Inner City Press is today putting online a letter of congratulations addressed to Bonnafont at the UN in New York from Jean-Marie Bockel, a former French minister and mayor of Mulhouse, now Senator from Haut-Rhin in northern France.
Bochel wrote, "I am happy to learn that you have been [named] Under Secretary General of the UN, in charge of peacekeeping operations."
Previously, Inner City Press quoted diplomats to whom Bonnafont had already bragged that he had the UN job. Now Bonnafont is receiving letters of congratulations.
There are several questions: why has the UN left the top job in DPKO empty at this time, when they had ample notice that Le Roy would leave on August 10?
Why hasn't the UN been willing to describe their process for selecting a replacement? (One UN-based Permanent Representative said that besides Bonnafont there were two other candidates -- both French.)
Why does the top Peacekeeping slot essentially belong to France? Inner City Press asked Le Roy in his exit press conference if he didn't think it would make sense that his successor come from a major Troop Contributing Country, like Pakistan or Bangladesh or Nepal or India. Le Roy said, "It is up the Secretary General." Is it?

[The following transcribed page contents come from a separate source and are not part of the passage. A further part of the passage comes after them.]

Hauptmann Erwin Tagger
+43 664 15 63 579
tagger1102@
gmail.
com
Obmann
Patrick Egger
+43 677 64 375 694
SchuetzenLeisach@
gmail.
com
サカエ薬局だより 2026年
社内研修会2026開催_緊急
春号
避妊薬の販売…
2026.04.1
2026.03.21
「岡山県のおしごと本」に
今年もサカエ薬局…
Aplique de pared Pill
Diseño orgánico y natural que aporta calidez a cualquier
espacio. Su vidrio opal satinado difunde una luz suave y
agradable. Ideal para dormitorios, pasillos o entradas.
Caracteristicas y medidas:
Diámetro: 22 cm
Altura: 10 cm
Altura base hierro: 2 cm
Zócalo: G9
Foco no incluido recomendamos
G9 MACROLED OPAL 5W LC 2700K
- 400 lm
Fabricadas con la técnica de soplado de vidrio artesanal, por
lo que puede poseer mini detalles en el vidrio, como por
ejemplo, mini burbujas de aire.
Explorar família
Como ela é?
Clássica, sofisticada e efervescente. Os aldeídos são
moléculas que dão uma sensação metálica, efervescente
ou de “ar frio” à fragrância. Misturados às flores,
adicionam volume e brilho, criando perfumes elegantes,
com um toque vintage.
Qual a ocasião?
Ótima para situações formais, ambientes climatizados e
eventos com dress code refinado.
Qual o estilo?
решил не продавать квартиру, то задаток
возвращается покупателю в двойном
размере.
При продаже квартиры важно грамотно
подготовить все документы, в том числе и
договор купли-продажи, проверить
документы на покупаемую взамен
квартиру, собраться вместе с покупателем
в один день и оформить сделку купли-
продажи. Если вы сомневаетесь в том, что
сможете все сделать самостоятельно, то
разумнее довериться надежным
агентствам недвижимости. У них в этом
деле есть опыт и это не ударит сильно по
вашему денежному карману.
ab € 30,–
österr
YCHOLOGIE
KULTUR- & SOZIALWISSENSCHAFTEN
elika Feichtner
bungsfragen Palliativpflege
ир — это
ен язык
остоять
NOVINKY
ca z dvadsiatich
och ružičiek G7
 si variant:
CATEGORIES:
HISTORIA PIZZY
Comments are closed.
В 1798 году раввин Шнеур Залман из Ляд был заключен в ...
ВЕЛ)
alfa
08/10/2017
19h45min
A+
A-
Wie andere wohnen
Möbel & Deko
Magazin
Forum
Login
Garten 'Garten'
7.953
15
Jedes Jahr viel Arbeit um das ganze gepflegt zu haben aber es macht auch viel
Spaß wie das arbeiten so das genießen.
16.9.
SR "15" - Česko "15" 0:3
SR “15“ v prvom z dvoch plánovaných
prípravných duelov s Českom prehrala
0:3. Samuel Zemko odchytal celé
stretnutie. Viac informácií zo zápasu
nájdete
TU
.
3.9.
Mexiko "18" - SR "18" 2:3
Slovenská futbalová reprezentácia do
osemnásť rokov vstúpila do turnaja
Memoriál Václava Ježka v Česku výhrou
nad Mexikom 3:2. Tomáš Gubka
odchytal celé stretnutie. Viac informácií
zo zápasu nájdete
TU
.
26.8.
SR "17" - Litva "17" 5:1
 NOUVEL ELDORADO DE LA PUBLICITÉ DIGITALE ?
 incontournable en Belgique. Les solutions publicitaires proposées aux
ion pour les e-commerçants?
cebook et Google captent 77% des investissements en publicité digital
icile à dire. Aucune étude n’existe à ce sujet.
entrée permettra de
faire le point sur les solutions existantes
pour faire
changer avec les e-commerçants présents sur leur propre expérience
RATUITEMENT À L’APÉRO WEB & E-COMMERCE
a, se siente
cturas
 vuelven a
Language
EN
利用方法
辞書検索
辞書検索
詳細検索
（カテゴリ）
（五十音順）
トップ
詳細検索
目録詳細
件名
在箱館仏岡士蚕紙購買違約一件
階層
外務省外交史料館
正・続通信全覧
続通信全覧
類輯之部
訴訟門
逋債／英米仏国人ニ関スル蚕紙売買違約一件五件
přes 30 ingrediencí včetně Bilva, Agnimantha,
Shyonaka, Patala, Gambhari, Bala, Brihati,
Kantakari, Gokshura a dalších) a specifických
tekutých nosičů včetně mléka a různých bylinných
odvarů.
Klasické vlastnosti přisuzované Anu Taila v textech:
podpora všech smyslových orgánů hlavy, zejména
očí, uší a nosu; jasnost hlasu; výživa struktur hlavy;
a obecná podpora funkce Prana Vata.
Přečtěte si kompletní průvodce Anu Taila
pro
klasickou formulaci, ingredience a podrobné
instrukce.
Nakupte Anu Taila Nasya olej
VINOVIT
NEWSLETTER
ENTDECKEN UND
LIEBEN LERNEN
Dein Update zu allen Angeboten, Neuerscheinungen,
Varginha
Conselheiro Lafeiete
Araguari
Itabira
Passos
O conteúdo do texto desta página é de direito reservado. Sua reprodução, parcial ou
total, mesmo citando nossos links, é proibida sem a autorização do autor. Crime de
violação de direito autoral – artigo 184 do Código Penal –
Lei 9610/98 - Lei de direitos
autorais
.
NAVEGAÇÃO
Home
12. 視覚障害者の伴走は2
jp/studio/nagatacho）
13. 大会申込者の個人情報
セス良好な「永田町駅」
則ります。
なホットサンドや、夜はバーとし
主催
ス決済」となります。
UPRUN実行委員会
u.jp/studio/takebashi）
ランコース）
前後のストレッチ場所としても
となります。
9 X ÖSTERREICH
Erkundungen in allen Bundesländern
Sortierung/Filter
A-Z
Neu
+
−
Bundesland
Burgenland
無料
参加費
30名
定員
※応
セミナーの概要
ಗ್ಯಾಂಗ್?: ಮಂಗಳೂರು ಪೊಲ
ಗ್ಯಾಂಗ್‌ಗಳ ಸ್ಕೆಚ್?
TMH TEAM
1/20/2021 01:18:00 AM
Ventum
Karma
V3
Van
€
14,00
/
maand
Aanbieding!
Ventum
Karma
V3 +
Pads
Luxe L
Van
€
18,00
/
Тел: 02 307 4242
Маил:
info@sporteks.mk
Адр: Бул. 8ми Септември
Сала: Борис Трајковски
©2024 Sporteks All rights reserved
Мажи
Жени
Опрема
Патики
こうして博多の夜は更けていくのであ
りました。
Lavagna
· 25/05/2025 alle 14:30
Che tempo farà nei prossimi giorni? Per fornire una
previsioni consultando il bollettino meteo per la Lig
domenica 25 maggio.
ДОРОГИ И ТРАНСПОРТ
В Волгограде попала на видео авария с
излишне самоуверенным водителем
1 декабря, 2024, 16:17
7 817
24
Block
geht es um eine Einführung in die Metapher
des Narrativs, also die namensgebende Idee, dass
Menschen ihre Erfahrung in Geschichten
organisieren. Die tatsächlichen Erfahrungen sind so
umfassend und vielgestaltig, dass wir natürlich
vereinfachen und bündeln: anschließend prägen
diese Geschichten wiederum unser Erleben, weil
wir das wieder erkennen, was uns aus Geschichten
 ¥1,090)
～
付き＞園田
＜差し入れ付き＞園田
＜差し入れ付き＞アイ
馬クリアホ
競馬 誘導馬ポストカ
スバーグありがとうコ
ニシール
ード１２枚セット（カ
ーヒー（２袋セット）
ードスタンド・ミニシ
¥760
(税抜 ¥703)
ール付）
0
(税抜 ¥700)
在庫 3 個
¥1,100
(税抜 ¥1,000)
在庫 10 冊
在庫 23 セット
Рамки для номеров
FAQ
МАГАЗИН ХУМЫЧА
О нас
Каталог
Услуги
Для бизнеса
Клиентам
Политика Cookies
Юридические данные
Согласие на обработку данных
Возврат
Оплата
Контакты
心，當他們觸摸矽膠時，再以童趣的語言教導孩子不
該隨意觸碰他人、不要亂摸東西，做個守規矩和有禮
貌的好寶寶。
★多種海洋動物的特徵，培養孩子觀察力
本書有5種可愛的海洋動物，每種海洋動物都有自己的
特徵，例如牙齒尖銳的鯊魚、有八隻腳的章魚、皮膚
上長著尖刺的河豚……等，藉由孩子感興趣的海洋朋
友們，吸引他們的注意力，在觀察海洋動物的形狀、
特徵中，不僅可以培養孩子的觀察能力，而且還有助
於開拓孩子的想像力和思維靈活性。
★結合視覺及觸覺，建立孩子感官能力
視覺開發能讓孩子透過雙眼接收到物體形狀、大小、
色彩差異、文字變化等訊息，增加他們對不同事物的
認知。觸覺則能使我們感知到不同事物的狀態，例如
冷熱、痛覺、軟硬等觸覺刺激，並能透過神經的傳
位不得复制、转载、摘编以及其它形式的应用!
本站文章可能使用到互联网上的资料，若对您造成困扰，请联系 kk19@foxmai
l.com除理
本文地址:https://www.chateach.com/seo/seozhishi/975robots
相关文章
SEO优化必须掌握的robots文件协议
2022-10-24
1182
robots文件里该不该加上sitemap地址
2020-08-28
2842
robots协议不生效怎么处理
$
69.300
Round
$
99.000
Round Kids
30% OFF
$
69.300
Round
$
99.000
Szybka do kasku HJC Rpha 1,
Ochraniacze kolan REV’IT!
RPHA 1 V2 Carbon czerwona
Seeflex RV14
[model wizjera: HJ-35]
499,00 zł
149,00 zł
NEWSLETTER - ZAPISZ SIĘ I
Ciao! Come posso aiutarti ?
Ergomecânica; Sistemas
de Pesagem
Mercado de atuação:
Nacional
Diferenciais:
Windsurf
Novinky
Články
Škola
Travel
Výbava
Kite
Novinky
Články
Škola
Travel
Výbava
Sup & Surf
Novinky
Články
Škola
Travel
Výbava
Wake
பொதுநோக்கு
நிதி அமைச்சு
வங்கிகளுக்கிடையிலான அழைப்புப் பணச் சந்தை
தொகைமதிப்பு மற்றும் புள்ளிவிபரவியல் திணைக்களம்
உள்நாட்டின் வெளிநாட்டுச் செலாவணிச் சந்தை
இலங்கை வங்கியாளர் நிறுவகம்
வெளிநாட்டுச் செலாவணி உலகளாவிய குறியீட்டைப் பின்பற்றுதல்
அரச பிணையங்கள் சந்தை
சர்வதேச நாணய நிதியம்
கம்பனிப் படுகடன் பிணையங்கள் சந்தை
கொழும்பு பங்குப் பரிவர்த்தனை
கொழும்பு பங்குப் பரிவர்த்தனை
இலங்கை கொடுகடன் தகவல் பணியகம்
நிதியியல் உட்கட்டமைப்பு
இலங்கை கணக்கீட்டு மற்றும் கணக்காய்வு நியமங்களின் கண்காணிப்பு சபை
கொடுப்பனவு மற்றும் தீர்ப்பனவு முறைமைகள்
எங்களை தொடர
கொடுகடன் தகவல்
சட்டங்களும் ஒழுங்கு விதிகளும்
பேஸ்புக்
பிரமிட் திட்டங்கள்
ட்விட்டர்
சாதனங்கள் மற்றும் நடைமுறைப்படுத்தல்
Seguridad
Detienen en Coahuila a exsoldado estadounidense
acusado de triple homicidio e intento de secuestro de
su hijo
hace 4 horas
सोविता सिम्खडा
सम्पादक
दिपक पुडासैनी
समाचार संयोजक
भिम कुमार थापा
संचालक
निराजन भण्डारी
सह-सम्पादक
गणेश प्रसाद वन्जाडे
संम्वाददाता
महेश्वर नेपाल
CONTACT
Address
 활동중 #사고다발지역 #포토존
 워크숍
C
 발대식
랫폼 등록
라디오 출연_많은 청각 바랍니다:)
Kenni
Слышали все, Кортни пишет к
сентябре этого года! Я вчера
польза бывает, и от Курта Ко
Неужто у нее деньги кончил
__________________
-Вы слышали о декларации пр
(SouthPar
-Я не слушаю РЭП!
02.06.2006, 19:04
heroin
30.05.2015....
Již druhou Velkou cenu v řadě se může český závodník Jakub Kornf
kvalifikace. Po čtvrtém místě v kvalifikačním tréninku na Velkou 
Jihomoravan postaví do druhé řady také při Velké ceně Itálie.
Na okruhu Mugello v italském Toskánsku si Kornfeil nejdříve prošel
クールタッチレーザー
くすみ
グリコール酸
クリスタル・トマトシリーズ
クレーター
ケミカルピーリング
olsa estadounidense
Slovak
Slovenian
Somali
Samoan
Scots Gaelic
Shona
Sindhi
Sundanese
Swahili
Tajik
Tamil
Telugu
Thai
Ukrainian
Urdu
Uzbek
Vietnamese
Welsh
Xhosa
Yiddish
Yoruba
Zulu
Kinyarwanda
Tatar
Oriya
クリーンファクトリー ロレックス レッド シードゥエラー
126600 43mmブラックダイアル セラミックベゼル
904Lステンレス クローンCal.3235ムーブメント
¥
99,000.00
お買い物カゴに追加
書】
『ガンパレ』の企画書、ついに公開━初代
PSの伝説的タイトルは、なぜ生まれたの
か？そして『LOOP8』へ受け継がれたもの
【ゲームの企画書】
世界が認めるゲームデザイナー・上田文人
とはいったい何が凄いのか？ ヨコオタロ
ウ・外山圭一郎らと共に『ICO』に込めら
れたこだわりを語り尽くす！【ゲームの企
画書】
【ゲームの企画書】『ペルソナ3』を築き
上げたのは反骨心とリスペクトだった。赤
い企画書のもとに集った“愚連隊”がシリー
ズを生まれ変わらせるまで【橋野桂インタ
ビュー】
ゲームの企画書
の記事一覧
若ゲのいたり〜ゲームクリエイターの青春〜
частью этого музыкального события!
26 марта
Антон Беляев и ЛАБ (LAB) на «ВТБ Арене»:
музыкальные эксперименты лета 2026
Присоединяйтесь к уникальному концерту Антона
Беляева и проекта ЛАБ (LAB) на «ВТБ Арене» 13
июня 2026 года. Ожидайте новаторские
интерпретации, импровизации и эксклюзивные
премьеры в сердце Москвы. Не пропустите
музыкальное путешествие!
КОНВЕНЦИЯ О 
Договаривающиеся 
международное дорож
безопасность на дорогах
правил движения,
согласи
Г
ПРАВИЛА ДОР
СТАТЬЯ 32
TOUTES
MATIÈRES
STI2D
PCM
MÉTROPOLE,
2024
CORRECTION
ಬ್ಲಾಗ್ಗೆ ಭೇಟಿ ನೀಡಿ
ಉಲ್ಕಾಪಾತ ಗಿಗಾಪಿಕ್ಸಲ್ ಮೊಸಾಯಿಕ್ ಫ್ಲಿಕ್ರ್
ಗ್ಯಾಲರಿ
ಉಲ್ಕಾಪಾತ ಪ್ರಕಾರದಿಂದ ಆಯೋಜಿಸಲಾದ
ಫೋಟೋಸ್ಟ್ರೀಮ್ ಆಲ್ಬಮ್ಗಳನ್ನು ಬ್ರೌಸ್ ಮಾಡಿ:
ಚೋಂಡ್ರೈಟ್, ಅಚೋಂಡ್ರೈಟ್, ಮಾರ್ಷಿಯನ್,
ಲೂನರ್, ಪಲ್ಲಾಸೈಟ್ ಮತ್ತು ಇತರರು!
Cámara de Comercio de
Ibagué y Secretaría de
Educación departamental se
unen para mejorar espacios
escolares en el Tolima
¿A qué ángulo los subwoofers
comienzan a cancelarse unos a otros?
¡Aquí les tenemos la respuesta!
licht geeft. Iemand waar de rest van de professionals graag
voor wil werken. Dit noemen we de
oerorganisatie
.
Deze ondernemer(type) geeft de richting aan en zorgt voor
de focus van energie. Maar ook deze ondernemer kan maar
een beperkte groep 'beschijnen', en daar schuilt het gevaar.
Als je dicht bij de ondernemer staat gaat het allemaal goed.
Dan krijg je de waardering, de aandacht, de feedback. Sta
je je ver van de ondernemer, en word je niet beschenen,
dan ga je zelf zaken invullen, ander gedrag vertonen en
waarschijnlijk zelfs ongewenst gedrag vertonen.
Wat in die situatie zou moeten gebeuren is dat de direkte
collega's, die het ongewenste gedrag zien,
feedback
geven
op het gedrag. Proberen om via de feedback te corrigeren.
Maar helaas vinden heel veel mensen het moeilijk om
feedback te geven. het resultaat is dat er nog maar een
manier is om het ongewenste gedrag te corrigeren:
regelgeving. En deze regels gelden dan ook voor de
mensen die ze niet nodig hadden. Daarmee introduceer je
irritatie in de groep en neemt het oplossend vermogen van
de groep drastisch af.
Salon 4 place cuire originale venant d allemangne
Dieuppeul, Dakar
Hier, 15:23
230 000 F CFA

Some joke that in naming Bonnafont, Ban Ki-moon is trying to please two countries: France bien sur, but also India since Bonnafont has been ambassador to India and is known there. Cold comfort.
This is more and more a pattern with Ban Ki-moon. When the top spot at the UN mission in Iraq opened up, when Dutchman Al Merkert said he wanted to leave after two years, there were only three final candidates: all German.
Inner City Press on June 24 reported that Michael von der Schulenburg, the German atop the UN in Sierra Leone, wanted the Iraq post, perhaps due to its antiquities, and that "Dutch politician Bert Koenders is set to replace UN Secretary General Ban Ki-moon's ally Choi Young-jin" at the UN in Cote d'Ivoire.
As it turned out, Ban for Iraq set up a German troika of candidates, just as he's said to have constructed a phantom French troika for DPKO. Ultimately Ban gave the Iraq job to another German, Martin Kobler.